--- Source material Enclosed Below ---
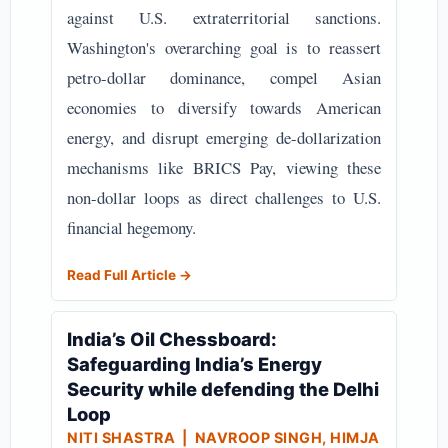
against U.S. extraterritorial sanctions.
Washington's overarching goal is to reassert
petro-dollar dominance, compel Asian
economies to diversify towards American
energy, and disrupt emerging de-dollarization
mechanisms like BRICS Pay, viewing these
non-dollar loops as direct challenges to U.S.
financial hegemony.
Read Full Article →
India’s Oil Chessboard:
Safeguarding India’s Energy
Security while defending the Delhi
Loop
NITI SHASTRA
| NAVROOP SINGH, HIMJA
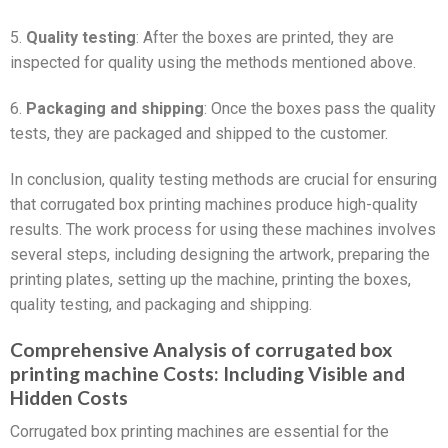
5.
Quality testing
: After the boxes are printed, they are
inspected for quality using the methods mentioned above.
6.
Packaging and shipping
: Once the boxes pass the quality
tests, they are packaged and shipped to the customer.
In conclusion, quality testing methods are crucial for ensuring
that corrugated box printing machines produce high-quality
results. The work process for using these machines involves
several steps, including designing the artwork, preparing the
printing plates, setting up the machine, printing the boxes,
quality testing, and packaging and shipping.
Comprehensive Analysis of corrugated box
printing machine Costs: Including Visible and
Hidden Costs
Corrugated box printing machines are essential for the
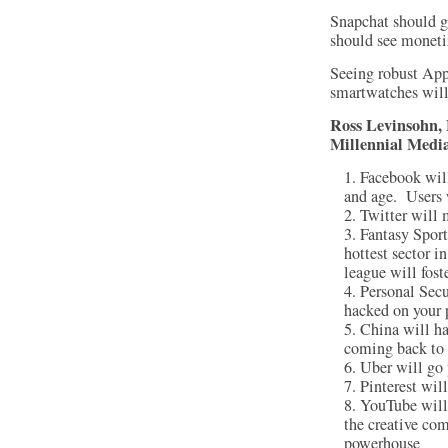
Snapchat should g
should see moneti
Seeing robust App
smartwatches will
Ross Levinsohn
Millennial Media
Facebook will
and age. Users w
Twitter will 
Fantasy Sport
hottest sector i
league will fost
Personal Secu
hacked on your 
China will hav
coming back to 
Uber will go 
Pinterest wil
YouTube will 
the creative co
powerhouse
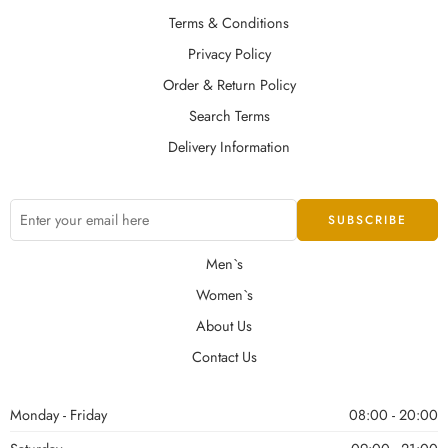
Terms & Conditions
Privacy Policy
Order & Return Policy
Search Terms
Delivery Information
Men`s
Women`s
About Us
Contact Us
Monday - Friday
08:00 - 20:00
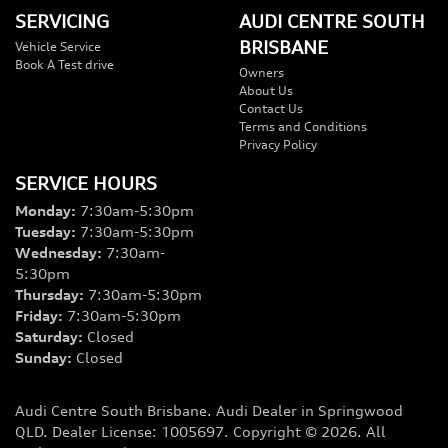
SERVICING
AUDI CENTRE SOUTH
BRISBANE
Vehicle Service
Book A Test drive
Owners
About Us
Contact Us
Terms and Conditions
Privacy Policy
SERVICE HOURS
Monday
:
7:30am-5:30pm
Tuesday
:
7:30am-5:30pm
Wednesday
:
7:30am-
5:30pm
Thursday
:
7:30am-5:30pm
Friday
:
7:30am-5:30pm
Saturday
:
Closed
Sunday
:
Closed
Audi Centre South Brisbane
.
Audi Dealer
in
Springwood
QLD
.
Dealer License:
1005697
.
Copyright ©
2026
. All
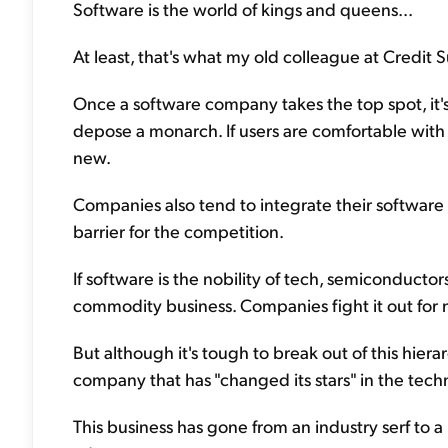
Software is the world of kings and queens...
At least, that's what my old colleague at Credit S
Once a software company takes the top spot, it's a
depose a monarch. If users are comfortable with 
new.
Companies also tend to integrate their software in
barrier for the competition.
If software is the nobility of tech, semiconducto
commodity business. Companies fight it out for ma
But although it's tough to break out of this hierar
company that has "changed its stars" in the tech
This business has gone from an industry serf to a 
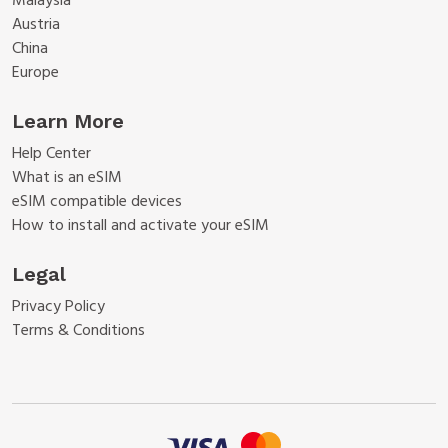
Malaysia
Austria
China
Europe
Learn More
Help Center
What is an eSIM
eSIM compatible devices
How to install and activate your eSIM
Legal
Privacy Policy
Terms & Conditions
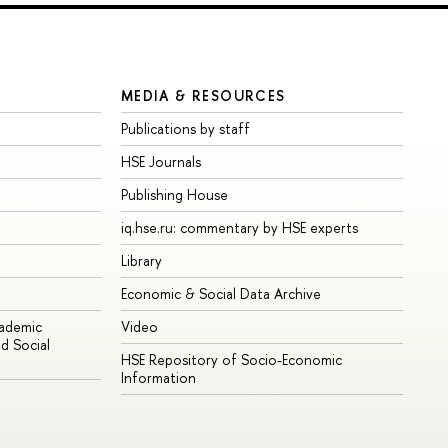
MEDIA & RESOURCES
Publications by staff
HSE Journals
Publishing House
iq.hse.ru: commentary by HSE experts
Library
Economic & Social Data Archive
cademic
Video
d Social
HSE Repository of Socio-Economic
Information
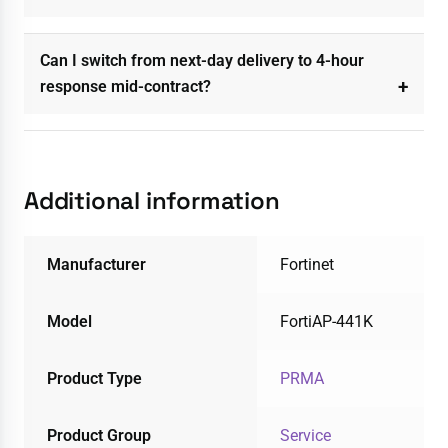
Can I switch from next-day delivery to 4-hour
response mid-contract?
Additional information
Manufacturer
Fortinet
Model
FortiAP-441K
Product Type
PRMA
Product Group
Service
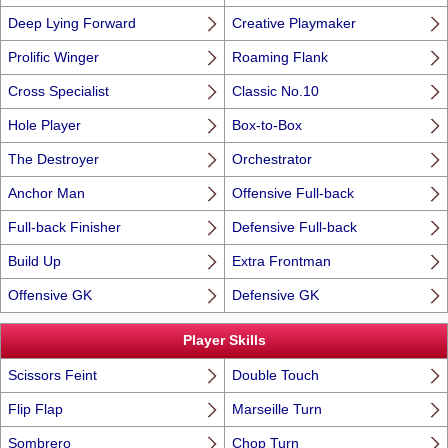
Deep Lying Forward
Creative Playmaker
Prolific Winger
Roaming Flank
Cross Specialist
Classic No.10
Hole Player
Box-to-Box
The Destroyer
Orchestrator
Anchor Man
Offensive Full-back
Full-back Finisher
Defensive Full-back
Build Up
Extra Frontman
Offensive GK
Defensive GK
Player Skills
Scissors Feint
Double Touch
Flip Flap
Marseille Turn
Sombrero
Chop Turn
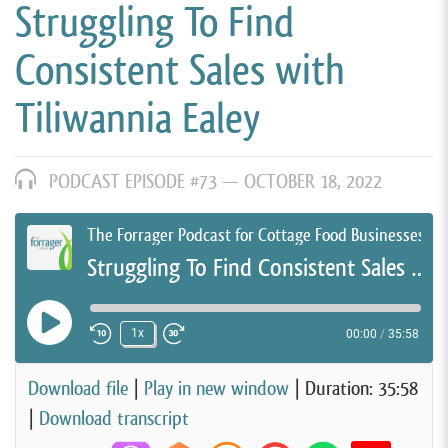
Struggling To Find
Consistent Sales with
Tiliwannia Ealey
PODCAST EPISODE #73 —
OCTOBER 18, 2022
The Forrager Podcast for Cottage Food Businesses
Struggling To Find Consistent Sales with Tiliwannia Ealey
Play Episode
1x
00:00
/
35:58
Rewind 10 Seconds
Fast Forward 30 seconds
Download file
|
Play in new window
|
Duration: 35:58
|
Download transcript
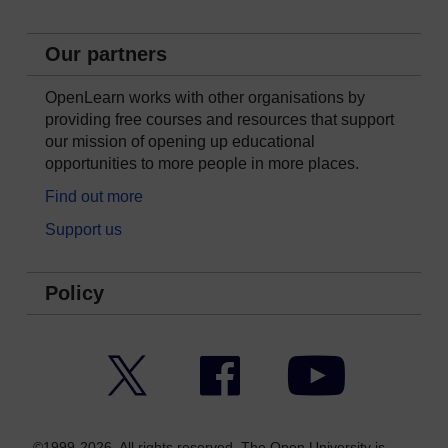
Our partners
OpenLearn works with other organisations by
providing free courses and resources that support
our mission of opening up educational
opportunities to more people in more places.
Find out more
Support us
Policy
Twitter
Facebook
YouTube
©1999-2026. All rights reserved. The Open University is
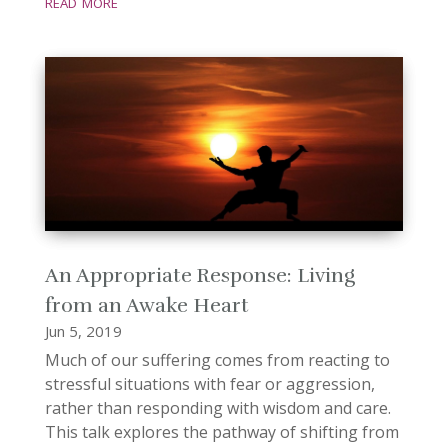
read more
An Appropriate Response: Living
from an Awake Heart
Jun 5, 2019
Much of our suffering comes from reacting to
stressful situations with fear or aggression,
rather than responding with wisdom and care.
This talk explores the pathway of shifting from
--- End of Enclosed Source material ---
* **Task to carry out**
Find how many lines in the data above include the string "tech", and give that number alone.

* **Reply**
2